The government continued to promote Buddhist holidays by grants of official status and declarations of government holidays. The government also provided Buddhist training and education to monks and laypersons in pagodas, and it gave financial support to an institute that performed research and published materials on Khmer culture and Buddhist traditions. The government did not grant similar treatment to other religious groups, including by declaring religious holidays.
On May 7, Prime Minister Hun Sen hosted an iftar, with Member of the Malaysian Parliament Wan Junaidi bin Tuanku Jaafar, a member of the Selagor Islamic Religious Council, representatives of the Organization of Islamic Cooperation, 320 Muslims of 32 foreign nationalities, and 4,750 Cambodian Muslims in attendance. This marked the sixth straight year the prime minister hosted the event and he pledged to continue doing so. In his remarks, he promised to maintain “religious harmony to ensure Cambodia is free from ethnic and religious conflict.”

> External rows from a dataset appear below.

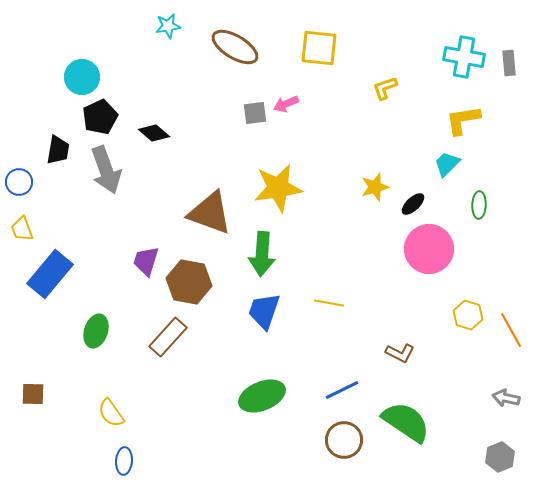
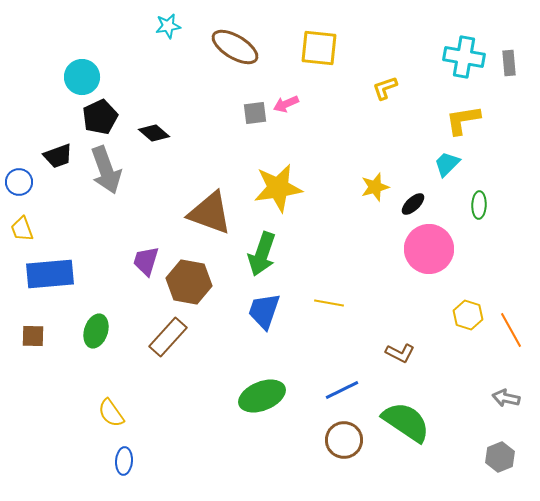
black trapezoid at (58, 150): moved 6 px down; rotated 60 degrees clockwise
green arrow at (262, 254): rotated 15 degrees clockwise
blue rectangle at (50, 274): rotated 45 degrees clockwise
brown square at (33, 394): moved 58 px up
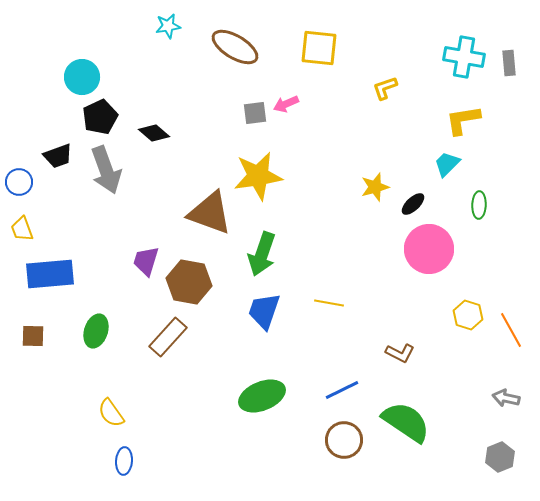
yellow star at (278, 188): moved 20 px left, 12 px up
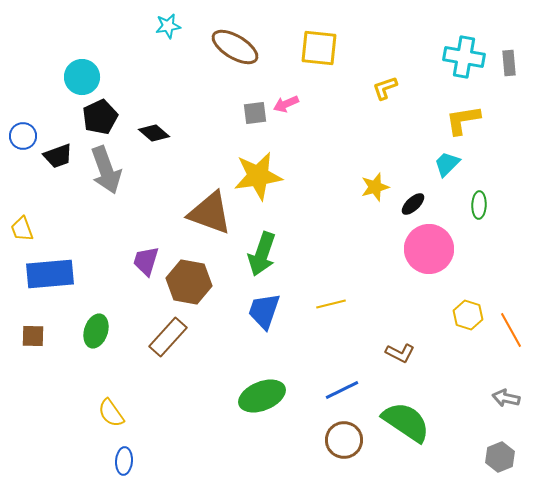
blue circle at (19, 182): moved 4 px right, 46 px up
yellow line at (329, 303): moved 2 px right, 1 px down; rotated 24 degrees counterclockwise
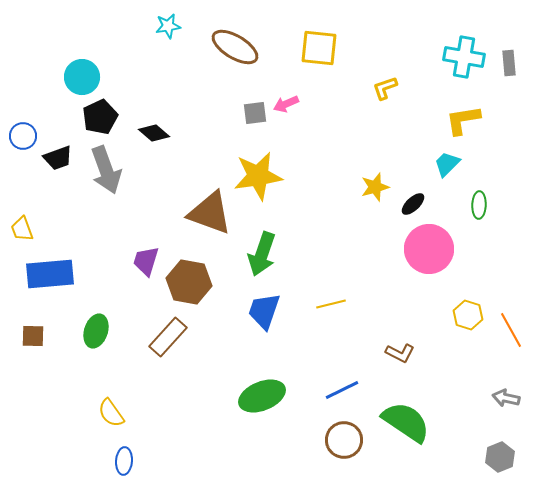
black trapezoid at (58, 156): moved 2 px down
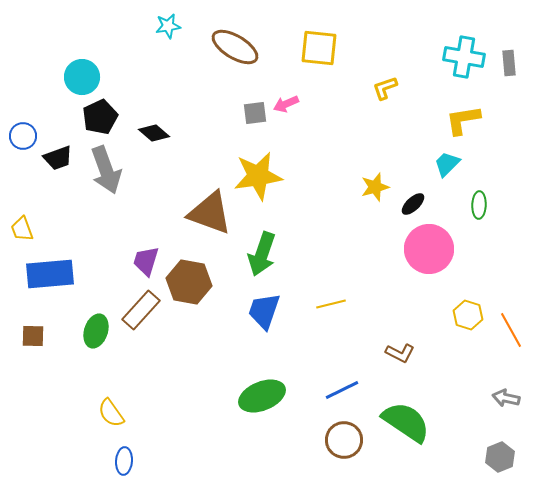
brown rectangle at (168, 337): moved 27 px left, 27 px up
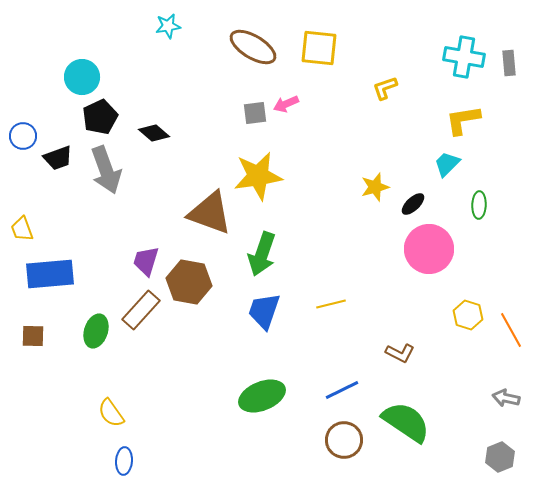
brown ellipse at (235, 47): moved 18 px right
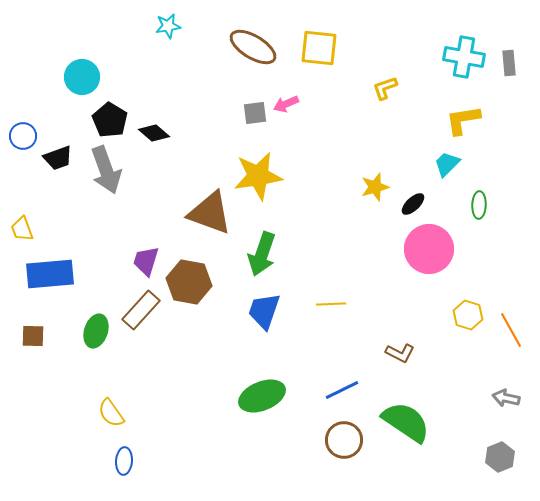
black pentagon at (100, 117): moved 10 px right, 3 px down; rotated 16 degrees counterclockwise
yellow line at (331, 304): rotated 12 degrees clockwise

In October at a dinner with 3,000 Christians in Phnom Penh, Prime Minister Hun Sen stated that the country did not experience any religious conflict. He encouraged those in attendance to maintain peace, security, and public order in the country.
In May, at a Quran recitation ceremony, Deputy Prime Minister Men Sam An called on Muslims in the country to oppose foreign intervention in the country’s internal affairs. She asked Muslims to “maintain peace, political stability, territorial sovereignty, and oppose attempts to have a color revolution and any attempts to meddle in internal national issues.”
On May 8, Health Minister Mam Bunheng issued a statement ordering all directors of public hospitals to prepare prayer rooms nationwide to facilitate the worship of Muslim staff and patients. On May 15, the MOEYS followed suit and requested 125 state and private institutes and universities across the country to add prayer rooms to their campuses.
On March 26, the government announced a decision to remove 742 hectares (1,800 acres) of land from an economic concession to Vietnamese company Hoang Anh Gia Lai and return it to indigenous communities in Rattanakiri Province, which predominantly practice animist beliefs.